» **Stored data entries**:
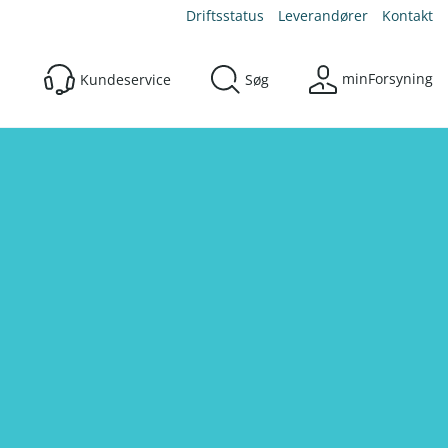
Driftsstatus
Leverandører
Kontakt
minForsyning
Kundeservice
Søg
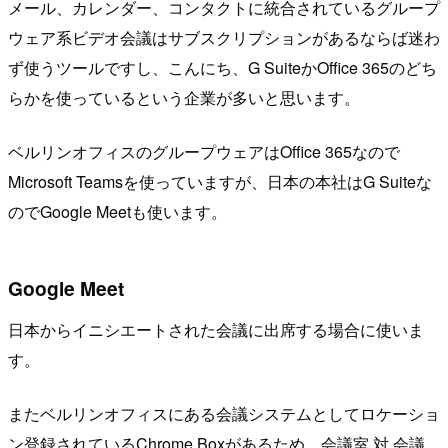
メール、カレンダー、コンタクトに統合されているグループ
ウェア系ビデオ会議はサブスクリプションがあるならば迷わ
ず使うツールですし、こんにち、G SuiteかOffice 365のどち
らかを使っているという企業が多いと思います。
ベルリンオフィスのグループウェアはOffice 365なので
Microsoft Teamsを使っていますが、日本の本社はG Suiteな
のでGoogle Meetも使います。
Google Meet
日本からイニシエートされた会議に出席する場合に使いま
す。
またベルリンオフィスにある会議システムとしてロケーショ
ン登録されているChrome Boxがあるため、会議室 対 会議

» **Work request**: Return the data exactly. Do not carry over any images.

» **The completed task**:
Driftsstatus
Leverandører
Kontakt
minForsyning
Kundeservice
Søg
メール、カレンダー、コンタクトに統合されているグループ
ウェア系ビデオ会議はサブスクリプションがあるならば迷わ
ず使うツールですし、こんにち、G SuiteかOffice 365のどち
らかを使っているという企業が多いと思います。
ベルリンオフィスのグループウェアはOffice 365なので
Microsoft Teamsを使っていますが、日本の本社はG Suiteな
のでGoogle Meetも使います。
Google Meet
日本からイニシエートされた会議に出席する場合に使いま
す。
またベルリンオフィスにある会議システムとしてロケーショ
ン登録されているChrome Boxがあるため、会議室 対 会議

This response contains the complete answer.